◆ Supplied records ◆
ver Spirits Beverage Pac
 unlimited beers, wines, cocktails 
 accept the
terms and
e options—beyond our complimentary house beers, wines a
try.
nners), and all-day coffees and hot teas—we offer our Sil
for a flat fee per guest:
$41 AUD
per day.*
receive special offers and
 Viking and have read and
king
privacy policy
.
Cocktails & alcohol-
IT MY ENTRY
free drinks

...

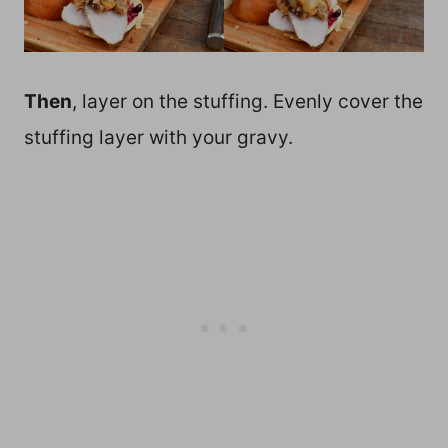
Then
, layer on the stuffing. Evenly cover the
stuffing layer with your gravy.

* * *

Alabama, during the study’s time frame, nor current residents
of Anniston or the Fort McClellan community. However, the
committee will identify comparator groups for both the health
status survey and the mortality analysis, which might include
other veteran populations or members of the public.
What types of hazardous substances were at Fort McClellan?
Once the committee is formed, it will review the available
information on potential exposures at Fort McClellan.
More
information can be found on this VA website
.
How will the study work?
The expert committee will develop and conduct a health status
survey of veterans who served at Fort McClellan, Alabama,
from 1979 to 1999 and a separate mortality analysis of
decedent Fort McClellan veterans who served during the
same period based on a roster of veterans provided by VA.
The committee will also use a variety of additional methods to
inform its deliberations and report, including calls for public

◆ The task ◆
Your task is to restate, word for word, only those lines above that fall between the line holding "same period based" and the line holding "inform its deliberations", inclusive.

◆ Answer area ◆
same period based on a roster of veterans provided by VA.
The committee will also use a variety of additional methods to
inform its deliberations and report, including calls for public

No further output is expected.